Walt, I'll try for a more comprehensive response to your thoughts/questions
on the LoV later, but let me start with the justification you offer for
believing that "the Law of Value...(and the theory of surplus value) is the
most successful
of all economic theories in explaining the facts of capitalism."

You write:

Now, as for why I think Marxian economic theory explains the facts better
other theories (mainly neoclassical):

In neoclassical economics, there ARE situations in which the capitalist
has an incentive to increase the intensity and length of labor AND it is
in the worker's interest to resist this. But, whether or not this
condition holds depends on the level of competition within the demand and
supply sides of the labor market (among other things). So, the conditions
under which this situation holds are somewhat limited "(not as likely to
apply in highly competitive markets) and even when it does apply, there
will be limits to how much the capitalist wants to push the laborer, and
limits to how much the laborer wants to resist. In Marxian economics, I
think that the conditions under which this holds are more broad, and there
is less of a limit to how much the capitalist wants to increase the
intensity of labor, and less of a limit to how much the laborer wants to
decrease it. In my reading of labor history and the history of class
struggle, it seems the Marxian contention is borne out better.

I have no idea how the foregoing establishes a case for the superiority of
Marxian value theory or the "law of value" (whatever that is)
over neoclassical theory.  Here's why:

1.  Under standard neoclassical assumptions, the profit of a given firm is
increasing, *other things equal*, in the labor hours or labor intensity of
its workers, and a given worker's payoff to employment is strictly
decreasing, other things equal(including labor income), in labor hours or
labor intensity.  Thus in this ceteris paribus sense, capitalists "have an
incentive" to increase labor hours and/or intensity, and workers "have an
incentive" to resist this.  These claims are unremarkable in the
neoclassical context and certainly not "situation"-al.
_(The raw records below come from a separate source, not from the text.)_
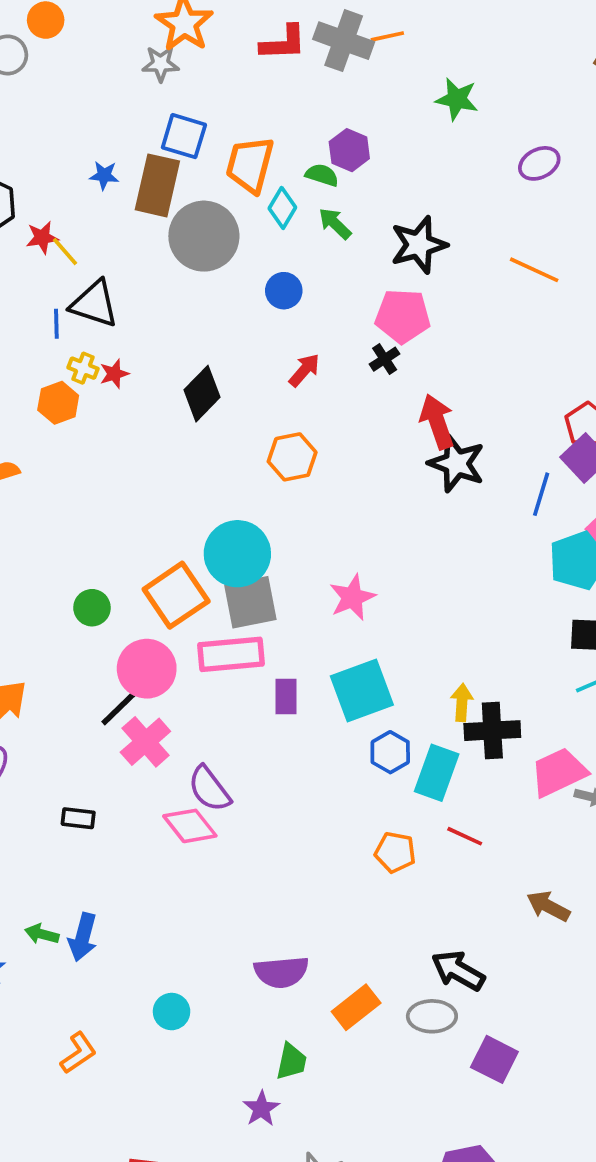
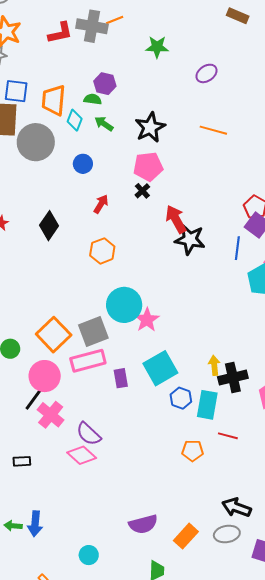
cyan circle: (237, 554) -> (124, 305), moved

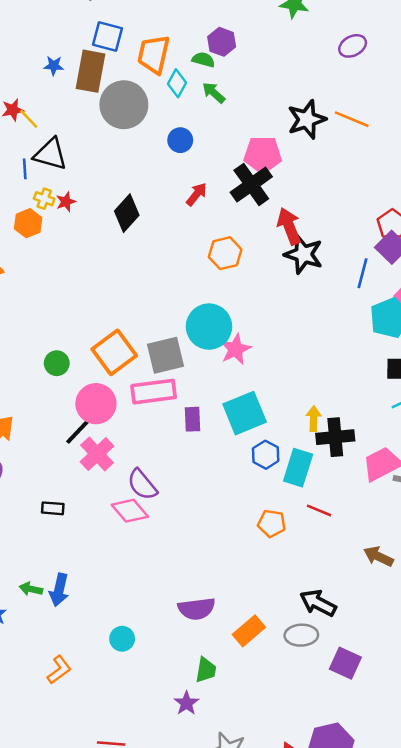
black star: (150, 127) -> (307, 119), moved
black cross: (142, 191) -> (251, 184), size x2.0
orange hexagon: (102, 251) -> (225, 253), moved

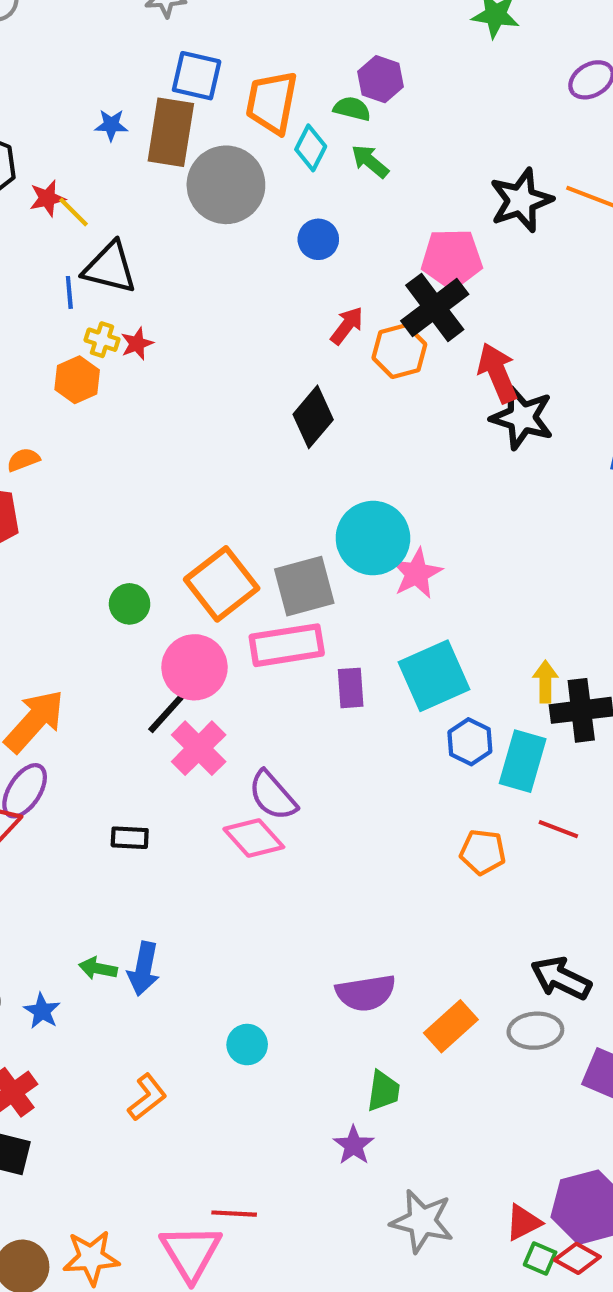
black diamond: (127, 213) -> (313, 417), moved
orange hexagon: (225, 253) -> (399, 351), moved

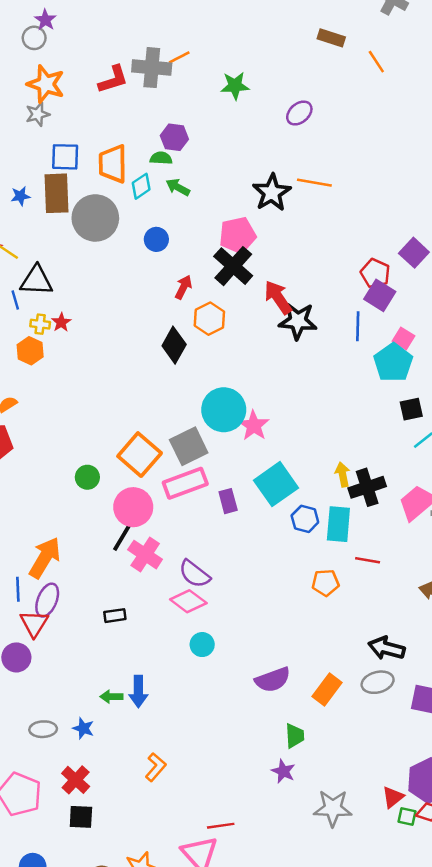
cyan diamond: (311, 148) -> (141, 186), turned 40
orange hexagon: (399, 351) -> (209, 319), moved
cyan circle: (247, 1045) -> (202, 645), moved

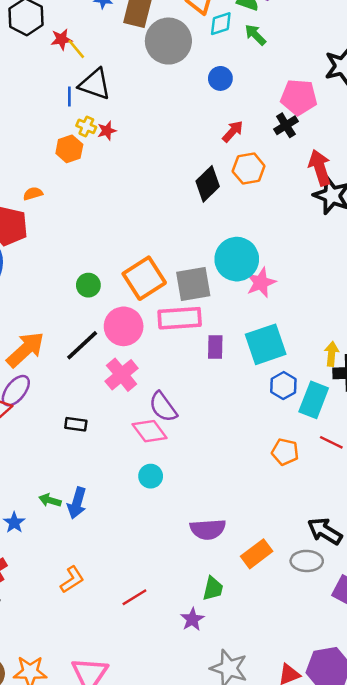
black cross: (233, 266) -> (286, 125), size x0.6
black line: (124, 534) -> (82, 345), moved
red line: (221, 826) -> (134, 597), moved, turned -40

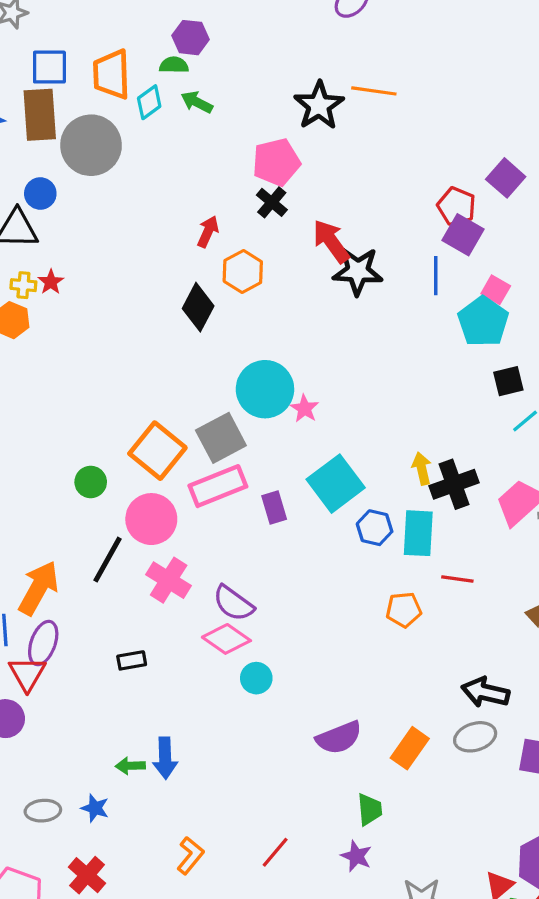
blue circle: (220, 78) -> (40, 193), moved
pink star: (261, 283) -> (304, 409), size x0.7
cyan circle: (151, 476) -> (256, 678), moved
2.  In the real world, whether or not a *given* capitalist firm can
profitably require its workforce to increase hours and/or intensity will
surely depend on market conditions such as the number and availability of
alternative employers for workers in the market and bargaining power of
incumbent workers.  Neoclassical--or more precisely, mainstream-- theory
addresses the entire gamut of such possibilities from the case in which an
individual firm has pure monopsony power to the case of bilateral monopoly
to the case of competitive labor buyers.  Which case obtains is an
empirical matter and varies from labor market to labor market.  Real-world
labor market surveys confirm that individual firms do not typically
perceive that they can cut wages or increase hours or intensity
unilaterally without suffering costs from increased turnover or reduced
hiring rates.  But whatever the empirical case is, there's a mainstream
model that addresses it in terms of degree of competitiveness.
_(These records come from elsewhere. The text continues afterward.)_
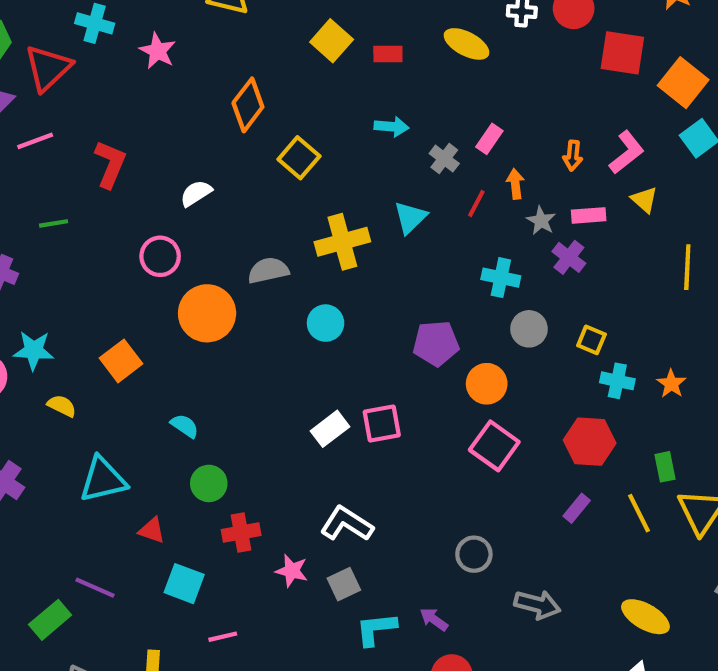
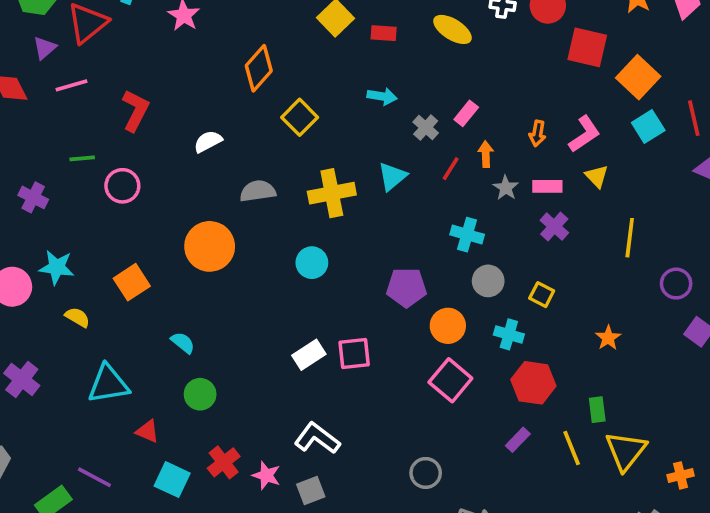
pink circle: (160, 256) -> (122, 186), moved
purple cross: (569, 257) -> (554, 227), moved
gray semicircle: (268, 270) -> (258, 191), moved
cyan cross: (617, 381) -> (509, 334), moved
red cross: (241, 532) -> (224, 462), moved, turned -32

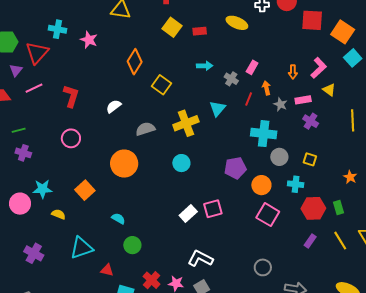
green line: (82, 158) -> (19, 130), moved
cyan cross: (467, 235) -> (264, 134), size x1.4
green rectangle: (597, 410) -> (338, 208), moved

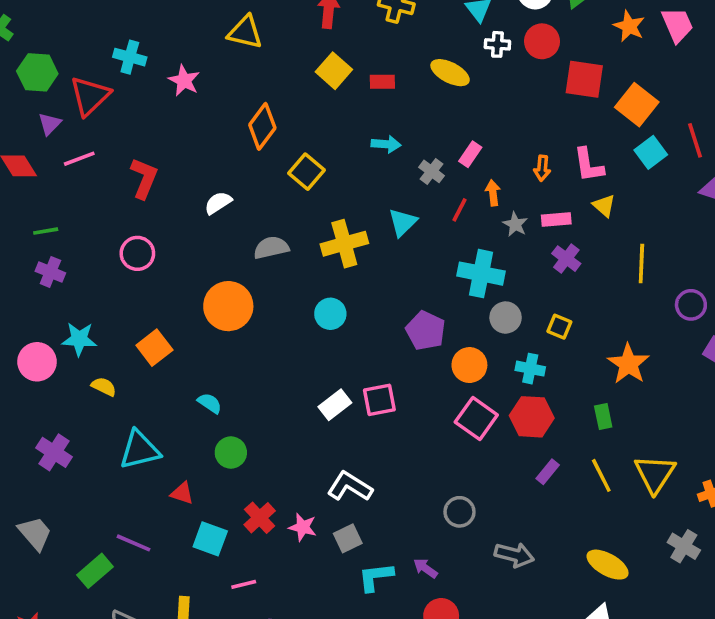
pink L-shape: (319, 68) -> (589, 165), turned 120
purple pentagon: (235, 168) -> (426, 331), turned 30
orange star: (350, 177) -> (628, 364), size x1.6
red hexagon: (313, 208) -> (532, 417), moved

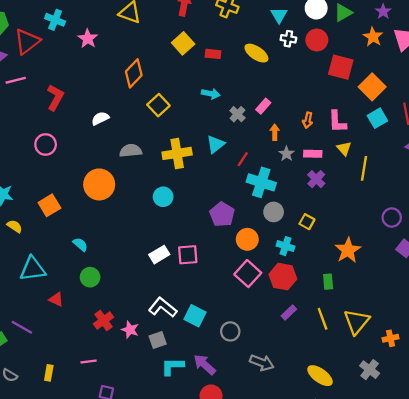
red line: (459, 210) -> (243, 159), moved
yellow line: (641, 263) -> (364, 168), moved
cyan square: (210, 539) -> (195, 316), moved
purple arrow: (425, 568) -> (205, 365), size x1.5

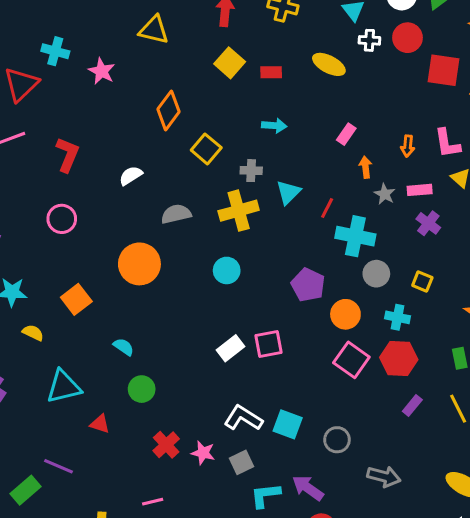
gray cross: (237, 114) -> (251, 171), moved, turned -35

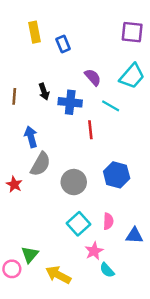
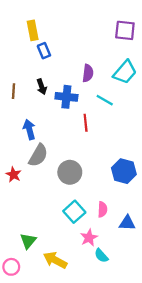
blue rectangle: (63, 44) -> (44, 51), moved
purple semicircle: (93, 77) -> (88, 73), turned 48
blue hexagon: (117, 175) -> (124, 171), moved
pink circle: (12, 269) -> (11, 267), moved

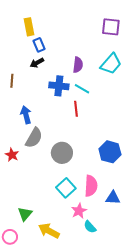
black arrow: (42, 87) -> (37, 63), moved, turned 80
cyan line: (105, 100) -> (82, 89), moved
pink semicircle: (102, 209) -> (91, 186), size x1.5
3.  Not so Marxian value theory, because values are based on "socially
necessary labor time" (SNLT).  And whether this is determined on the basis
of "average" magnitudes, per Marx's own representation in V.I, chapter 1,
or "some randomly determined point *within* the range", as you suggest, the
fact that capitalists *as a whole* would gain by increasing the length of
the working day, other things equal, or reducing the labor embodied in the
wage bundle, other things equal, is necessarily *silent* with respect to
the question of whether, given empirically relevant competitive conditions
in markets for labor power, it would pay *individual* capitalists to do
this.  And if it's not profitable for any individual capitalist to pursue
such strategies, it's not clear how Marx's value theory offers any
empirically relevant insights.    So on one hand, neoclassical theory
places no *a priori* "limits to how much the capitalist *wants to* push the
laborer, [or] limits to how much the laborer *wants to* resist", contrary
to your suggestion, but does have the capacity, *unlike* Marxian value
theory, to specify market conditions which limit how much a given
capitalist *can* profitably push laborers, and how much given laborers
*can* effectively resist.  To the extent that such considerations are
empirically relevant, this is an argument for the comparative superiority
of mainstream theory over Marxian theory.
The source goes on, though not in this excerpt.